Can anyone shoot me their (fact-based) opinion as to why Twisted is more appropriate than Webware? I'm not trolling here, I've just never used Webware. Thanks Tom Fillmore in traffic-clogged southern California

Tom Fillmore <tfillmor@socalbahai.org> writes:
Can anyone shoot me their (fact-based) opinion as to why Twisted is more appropriate than Webware? I'm not trolling here, I've just never used Webware.
This is not fact-based, but "fact-based opinion" sounds oxymoronic to me ;) Anyway, I found twisted to be much more intuitive and "pythonic" (yes! vagueness!) than Webware. I first started a project with webware and rather liked it initially, but became increasingly frustrated with Webware forcing me to write my code in a certain way (specifically forcing certain class-tree layouts and disallowing multiple-inheritance in templates) so I started looking for another toolkit and settled with Twisted (which allows a lot more freedom, inheritance-wise, due to the use of interfaces/components). Webware also, IIRC, forces directory-layouts on you, too, which is just a Bad Idea, IMO (I was trying to map URIs in some arbitrary fashion and found it quite painful). This was a while ago, though: perhaps some of these things are no longer true. Of course, any toolkit is going to do a certain amount of "forcing", but, FWIW, I prefer Twisted (perhaps I just prefer the way it forces me). Also, Twisted appears to have support for many more protocols, etc., so if you are looking at integrating some web app with other things eventually (as I am), then it seems to make even more sense. HTH, -- mike [at] mike [dash] warren [dot] com <URL:http://www.mike-warren.com> gpg --keyserver 80.71.227.37 --recv-key 579911BD 87F2 4D98 BDB0 0E90 EE2A 0CF9 1087 0884 5799 11BD

Thanks - that was helpful! Tom On Oct 22, 2004, at 9:24 AM, Mike Warren wrote:
Tom Fillmore <tfillmor@socalbahai.org> writes:
Can anyone shoot me their (fact-based) opinion as to why Twisted is more appropriate than Webware? I'm not trolling here, I've just never used Webware.
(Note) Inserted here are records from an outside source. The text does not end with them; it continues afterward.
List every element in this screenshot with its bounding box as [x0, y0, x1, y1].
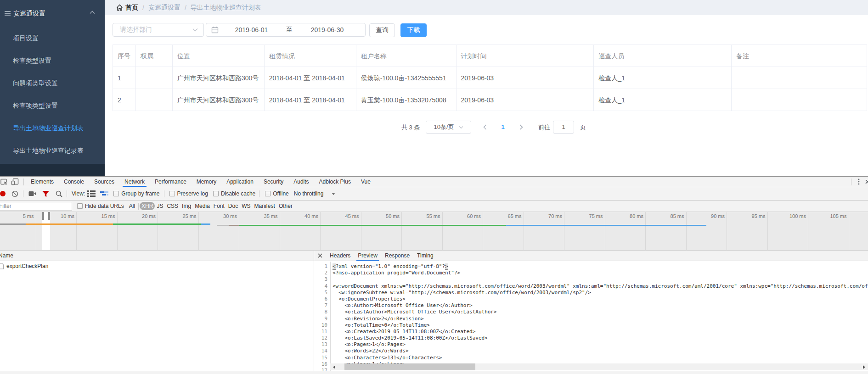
search-icon[interactable]: [56, 190, 62, 197]
page-number-current[interactable]: 1: [498, 121, 507, 134]
devtools-tab[interactable]: Memory: [192, 177, 221, 187]
ruler-label: 35 ms: [264, 213, 278, 219]
devtools-tab[interactable]: Vue: [356, 177, 376, 187]
sidebar-item[interactable]: 项目设置: [0, 27, 105, 50]
sidebar-item[interactable]: 检查类型设置: [0, 50, 105, 72]
details-tab[interactable]: Timing: [413, 251, 437, 261]
devtools-tab[interactable]: Performance: [150, 177, 192, 187]
scroll-right-icon[interactable]: [860, 363, 868, 370]
scroll-left-icon[interactable]: [330, 363, 338, 370]
large-request-rows-icon[interactable]: [87, 190, 96, 197]
calendar-icon: [211, 26, 219, 33]
goto-page-label: 前往: [538, 123, 550, 132]
sidebar-group-label: 安巡通设置: [13, 10, 45, 18]
query-button[interactable]: 查询: [369, 23, 395, 37]
details-tab[interactable]: Preview: [354, 251, 381, 261]
capture-screenshots-icon[interactable]: [28, 191, 36, 196]
request-row[interactable]: exportCheckPlan: [0, 261, 314, 271]
ruler-label: 30 ms: [223, 213, 237, 219]
ruler-gridline: [645, 212, 646, 250]
devtools-tab[interactable]: Audits: [288, 177, 314, 187]
sidebar-item[interactable]: 导出土地物业巡查计划表: [0, 117, 105, 140]
pagination-total: 共 3 条: [401, 123, 420, 132]
selection-handle[interactable]: [42, 212, 44, 220]
goto-page-input[interactable]: 1: [553, 121, 574, 134]
ruler-label: 80 ms: [630, 213, 643, 219]
device-toolbar-icon[interactable]: [11, 178, 19, 185]
sidebar-item[interactable]: 导出土地物业巡查记录表: [0, 140, 105, 162]
page-size-select[interactable]: 10条/页: [426, 121, 471, 134]
date-end-input[interactable]: 2019-06-30: [294, 26, 360, 33]
preserve-log-checkbox[interactable]: [169, 191, 175, 196]
date-range-picker[interactable]: 2019-06-01 至 2019-06-30: [206, 23, 366, 37]
close-devtools-icon[interactable]: [865, 178, 868, 185]
chevron-down-icon: [459, 126, 463, 129]
inspect-element-icon[interactable]: [0, 178, 8, 185]
page-size-label: 10条/页: [434, 123, 454, 131]
devtools-tab[interactable]: Console: [59, 177, 89, 187]
devtools-tab[interactable]: Network: [119, 177, 150, 187]
scrollbar-thumb[interactable]: [344, 363, 475, 370]
devtools-tab[interactable]: Security: [259, 177, 288, 187]
more-options-icon[interactable]: [855, 178, 862, 185]
prev-page-button[interactable]: [480, 121, 490, 134]
department-select[interactable]: 请选择部门: [113, 23, 204, 37]
ruler-gridline: [76, 212, 77, 250]
devtools-tab[interactable]: Application: [221, 177, 259, 187]
details-tab[interactable]: Response: [381, 251, 413, 261]
selection-handle[interactable]: [48, 212, 50, 220]
table-cell: 2018-04-01 至 2018-04-01: [265, 89, 356, 111]
sidebar-item[interactable]: 检查项类型设置: [0, 95, 105, 117]
table-row[interactable]: 2广州市天河区林和西路300号2018-04-01 至 2018-04-01黄玉…: [113, 89, 867, 111]
sidebar-item[interactable]: 问题项类型设置: [0, 72, 105, 95]
next-page-button[interactable]: [517, 121, 526, 134]
group-by-frame-label: Group by frame: [121, 190, 159, 197]
preserve-log-label: Preserve log: [177, 190, 208, 197]
download-button[interactable]: 下载: [400, 23, 427, 37]
sidebar-group-title[interactable]: 安巡通设置: [0, 0, 105, 27]
horizontal-scrollbar[interactable]: [330, 363, 868, 370]
table-cell: 2019-06-03: [457, 89, 594, 111]
filter-icon[interactable]: [42, 190, 50, 197]
code-line: 15 <o:Characters>131</o:Characters>: [314, 355, 868, 361]
record-network-log-icon[interactable]: [0, 191, 6, 196]
table-cell: 1: [113, 67, 136, 89]
filter-type-doc[interactable]: Doc: [226, 202, 240, 210]
filter-type-ws[interactable]: WS: [240, 202, 252, 210]
network-overview[interactable]: 5 ms10 ms15 ms20 ms25 ms30 ms35 ms40 ms4…: [0, 212, 868, 251]
offline-checkbox[interactable]: [265, 191, 271, 196]
admin-app: 安巡通设置 项目设置 检查类型设置 问题项类型设置 检查项类型设置 导出土地物业…: [0, 0, 868, 176]
close-details-icon[interactable]: [314, 251, 326, 261]
chevron-up-icon: [90, 11, 95, 14]
details-tab[interactable]: Headers: [326, 251, 354, 261]
filter-type-manifest[interactable]: Manifest: [253, 202, 277, 210]
devtools-tab[interactable]: Adblock Plus: [314, 177, 356, 187]
devtools-tab[interactable]: Sources: [89, 177, 119, 187]
filter-type-media[interactable]: Media: [193, 202, 212, 210]
preview-code[interactable]: 1<?xml version="1.0" encoding="utf-8"?>2…: [314, 262, 868, 371]
devtools-tab[interactable]: Elements: [26, 177, 59, 187]
code-line: 4<w:wordDocument xmlns:w="http://schemas…: [314, 283, 868, 290]
breadcrumb-home[interactable]: 首页: [116, 4, 138, 12]
clear-network-log-icon[interactable]: [11, 190, 18, 197]
network-filter-input[interactable]: Filter: [0, 202, 72, 211]
throttling-select[interactable]: No throttling: [294, 190, 324, 197]
filter-type-other[interactable]: Other: [277, 202, 294, 210]
table-header-cell: 租户名称: [356, 45, 457, 67]
hide-data-urls-checkbox[interactable]: [77, 203, 83, 209]
filter-type-all[interactable]: All: [129, 203, 135, 209]
breadcrumb-item[interactable]: 安巡通设置: [148, 4, 180, 12]
table-row[interactable]: 1广州市天河区林和西路300号2018-04-01 至 2018-04-01侯焕…: [113, 67, 867, 89]
date-start-input[interactable]: 2019-06-01: [219, 26, 284, 33]
table-body: 1广州市天河区林和西路300号2018-04-01 至 2018-04-01侯焕…: [113, 67, 867, 111]
filter-type-js[interactable]: JS: [155, 202, 165, 210]
show-overview-icon[interactable]: [100, 190, 108, 197]
filter-type-font[interactable]: Font: [212, 202, 226, 210]
filter-type-img[interactable]: Img: [180, 202, 193, 210]
filter-type-css[interactable]: CSS: [165, 202, 180, 210]
name-column-header[interactable]: Name: [0, 251, 314, 261]
disable-cache-checkbox[interactable]: [213, 191, 219, 196]
group-by-frame-checkbox[interactable]: [113, 191, 119, 196]
filter-type-xhr[interactable]: XHR: [140, 202, 155, 210]
code-line: 7 <o:Author>Microsoft Office User</o:Aut…: [314, 302, 868, 309]
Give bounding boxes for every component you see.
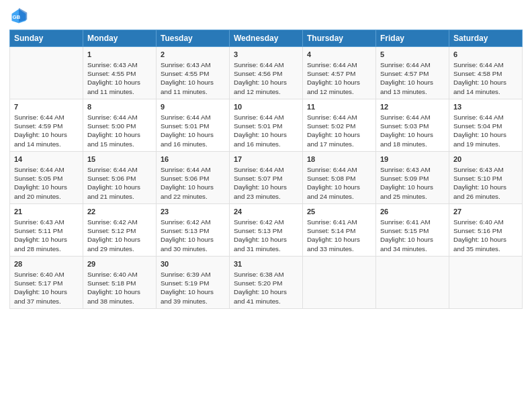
day-info: Sunrise: 6:43 AMSunset: 4:55 PMDaylight:… — [161, 60, 225, 96]
day-number: 4 — [307, 50, 371, 60]
header-day-tuesday: Tuesday — [157, 30, 230, 47]
cell-w4-d1: 21Sunrise: 6:43 AMSunset: 5:11 PMDayligh… — [10, 204, 83, 257]
cell-w5-d6 — [376, 257, 449, 309]
day-number: 24 — [234, 207, 298, 217]
header-row-days: SundayMondayTuesdayWednesdayThursdayFrid… — [10, 30, 523, 47]
day-info: Sunrise: 6:44 AMSunset: 5:00 PMDaylight:… — [87, 113, 152, 148]
cell-w2-d3: 9Sunrise: 6:44 AMSunset: 5:01 PMDaylight… — [157, 99, 230, 152]
week-row-5: 28Sunrise: 6:40 AMSunset: 5:17 PMDayligh… — [10, 257, 523, 309]
cell-w1-d6: 5Sunrise: 6:44 AMSunset: 4:57 PMDaylight… — [376, 47, 449, 99]
day-number: 5 — [380, 50, 445, 60]
day-info: Sunrise: 6:40 AMSunset: 5:17 PMDaylight:… — [14, 270, 79, 306]
day-info: Sunrise: 6:42 AMSunset: 5:12 PMDaylight:… — [87, 218, 152, 253]
day-number: 30 — [161, 259, 225, 269]
day-info: Sunrise: 6:43 AMSunset: 5:11 PMDaylight:… — [14, 218, 79, 253]
header-day-saturday: Saturday — [449, 30, 523, 47]
day-number: 22 — [87, 207, 152, 217]
calendar-table: SundayMondayTuesdayWednesdayThursdayFrid… — [9, 30, 523, 309]
day-number: 25 — [307, 207, 371, 217]
day-info: Sunrise: 6:44 AMSunset: 5:01 PMDaylight:… — [161, 113, 225, 148]
cell-w2-d5: 11Sunrise: 6:44 AMSunset: 5:02 PMDayligh… — [303, 99, 376, 152]
cell-w4-d6: 26Sunrise: 6:41 AMSunset: 5:15 PMDayligh… — [376, 204, 449, 257]
day-number: 15 — [87, 154, 152, 165]
logo: GB — [9, 7, 31, 26]
cell-w1-d2: 1Sunrise: 6:43 AMSunset: 4:55 PMDaylight… — [83, 47, 157, 99]
day-info: Sunrise: 6:43 AMSunset: 5:10 PMDaylight:… — [453, 165, 518, 201]
logo-icon: GB — [9, 7, 28, 26]
day-number: 7 — [14, 102, 79, 112]
day-number: 23 — [161, 207, 225, 217]
cell-w5-d2: 29Sunrise: 6:40 AMSunset: 5:18 PMDayligh… — [83, 257, 157, 309]
day-info: Sunrise: 6:44 AMSunset: 5:06 PMDaylight:… — [87, 165, 152, 201]
day-number: 19 — [380, 154, 445, 165]
day-info: Sunrise: 6:44 AMSunset: 5:02 PMDaylight:… — [307, 113, 371, 148]
cell-w3-d6: 19Sunrise: 6:43 AMSunset: 5:09 PMDayligh… — [376, 152, 449, 204]
header-day-monday: Monday — [83, 30, 157, 47]
header-day-wednesday: Wednesday — [230, 30, 303, 47]
cell-w4-d7: 27Sunrise: 6:40 AMSunset: 5:16 PMDayligh… — [449, 204, 523, 257]
svg-text:GB: GB — [12, 14, 20, 20]
day-number: 20 — [453, 154, 518, 165]
header-day-thursday: Thursday — [303, 30, 376, 47]
week-row-3: 14Sunrise: 6:44 AMSunset: 5:05 PMDayligh… — [10, 152, 523, 204]
day-number: 29 — [87, 259, 152, 269]
page-container: GB SundayMondayTuesdayWednesdayThursdayF… — [0, 0, 532, 316]
cell-w5-d5 — [303, 257, 376, 309]
day-number: 11 — [307, 102, 371, 112]
day-number: 27 — [453, 207, 518, 217]
day-info: Sunrise: 6:44 AMSunset: 4:56 PMDaylight:… — [234, 60, 298, 96]
cell-w5-d4: 31Sunrise: 6:38 AMSunset: 5:20 PMDayligh… — [230, 257, 303, 309]
day-number: 6 — [453, 50, 518, 60]
cell-w3-d2: 15Sunrise: 6:44 AMSunset: 5:06 PMDayligh… — [83, 152, 157, 204]
day-number: 26 — [380, 207, 445, 217]
header-day-sunday: Sunday — [10, 30, 83, 47]
cell-w4-d4: 24Sunrise: 6:42 AMSunset: 5:13 PMDayligh… — [230, 204, 303, 257]
day-number: 3 — [234, 50, 298, 60]
day-number: 1 — [87, 50, 152, 60]
day-info: Sunrise: 6:44 AMSunset: 5:05 PMDaylight:… — [14, 165, 79, 201]
cell-w1-d1 — [10, 47, 83, 99]
day-info: Sunrise: 6:43 AMSunset: 5:09 PMDaylight:… — [380, 165, 445, 201]
cell-w3-d7: 20Sunrise: 6:43 AMSunset: 5:10 PMDayligh… — [449, 152, 523, 204]
header-day-friday: Friday — [376, 30, 449, 47]
day-info: Sunrise: 6:42 AMSunset: 5:13 PMDaylight:… — [161, 218, 225, 253]
cell-w4-d5: 25Sunrise: 6:41 AMSunset: 5:14 PMDayligh… — [303, 204, 376, 257]
day-number: 2 — [161, 50, 225, 60]
day-info: Sunrise: 6:44 AMSunset: 5:03 PMDaylight:… — [380, 113, 445, 148]
cell-w2-d4: 10Sunrise: 6:44 AMSunset: 5:01 PMDayligh… — [230, 99, 303, 152]
cell-w2-d7: 13Sunrise: 6:44 AMSunset: 5:04 PMDayligh… — [449, 99, 523, 152]
day-number: 21 — [14, 207, 79, 217]
day-info: Sunrise: 6:44 AMSunset: 4:58 PMDaylight:… — [453, 60, 518, 96]
day-info: Sunrise: 6:44 AMSunset: 5:06 PMDaylight:… — [161, 165, 225, 201]
day-info: Sunrise: 6:44 AMSunset: 5:08 PMDaylight:… — [307, 165, 371, 201]
day-info: Sunrise: 6:41 AMSunset: 5:15 PMDaylight:… — [380, 218, 445, 253]
cell-w1-d7: 6Sunrise: 6:44 AMSunset: 4:58 PMDaylight… — [449, 47, 523, 99]
day-number: 12 — [380, 102, 445, 112]
cell-w5-d7 — [449, 257, 523, 309]
day-info: Sunrise: 6:44 AMSunset: 4:59 PMDaylight:… — [14, 113, 79, 148]
day-number: 8 — [87, 102, 152, 112]
day-info: Sunrise: 6:44 AMSunset: 5:07 PMDaylight:… — [234, 165, 298, 201]
day-info: Sunrise: 6:39 AMSunset: 5:19 PMDaylight:… — [161, 270, 225, 306]
day-info: Sunrise: 6:43 AMSunset: 4:55 PMDaylight:… — [87, 60, 152, 96]
cell-w3-d5: 18Sunrise: 6:44 AMSunset: 5:08 PMDayligh… — [303, 152, 376, 204]
cell-w5-d1: 28Sunrise: 6:40 AMSunset: 5:17 PMDayligh… — [10, 257, 83, 309]
day-info: Sunrise: 6:41 AMSunset: 5:14 PMDaylight:… — [307, 218, 371, 253]
day-number: 18 — [307, 154, 371, 165]
cell-w1-d3: 2Sunrise: 6:43 AMSunset: 4:55 PMDaylight… — [157, 47, 230, 99]
day-info: Sunrise: 6:40 AMSunset: 5:18 PMDaylight:… — [87, 270, 152, 306]
cell-w1-d4: 3Sunrise: 6:44 AMSunset: 4:56 PMDaylight… — [230, 47, 303, 99]
cell-w3-d1: 14Sunrise: 6:44 AMSunset: 5:05 PMDayligh… — [10, 152, 83, 204]
cell-w4-d2: 22Sunrise: 6:42 AMSunset: 5:12 PMDayligh… — [83, 204, 157, 257]
header-row: GB — [9, 7, 523, 26]
week-row-2: 7Sunrise: 6:44 AMSunset: 4:59 PMDaylight… — [10, 99, 523, 152]
cell-w4-d3: 23Sunrise: 6:42 AMSunset: 5:13 PMDayligh… — [157, 204, 230, 257]
cell-w2-d6: 12Sunrise: 6:44 AMSunset: 5:03 PMDayligh… — [376, 99, 449, 152]
day-number: 28 — [14, 259, 79, 269]
day-info: Sunrise: 6:40 AMSunset: 5:16 PMDaylight:… — [453, 218, 518, 253]
cell-w5-d3: 30Sunrise: 6:39 AMSunset: 5:19 PMDayligh… — [157, 257, 230, 309]
day-number: 9 — [161, 102, 225, 112]
day-info: Sunrise: 6:44 AMSunset: 4:57 PMDaylight:… — [380, 60, 445, 96]
day-number: 14 — [14, 154, 79, 165]
day-info: Sunrise: 6:44 AMSunset: 5:01 PMDaylight:… — [234, 113, 298, 148]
This is not fact-based, but "fact-based opinion" sounds oxymoronic to me ;) Anyway, I found twisted to be much more intuitive and "pythonic" (yes! vagueness!) than Webware. I first started a project with webware and rather liked it initially, but became increasingly frustrated with Webware forcing me to write my code in a certain way (specifically forcing certain class-tree layouts and disallowing multiple-inheritance in templates) so I started looking for another toolkit and settled with Twisted (which allows a lot more freedom, inheritance-wise, due to the use of interfaces/components). Webware also, IIRC, forces directory-layouts on you, too, which is just a Bad Idea, IMO (I was trying to map URIs in some arbitrary fashion and found it quite painful). This was a while ago, though: perhaps some of these things are no longer true.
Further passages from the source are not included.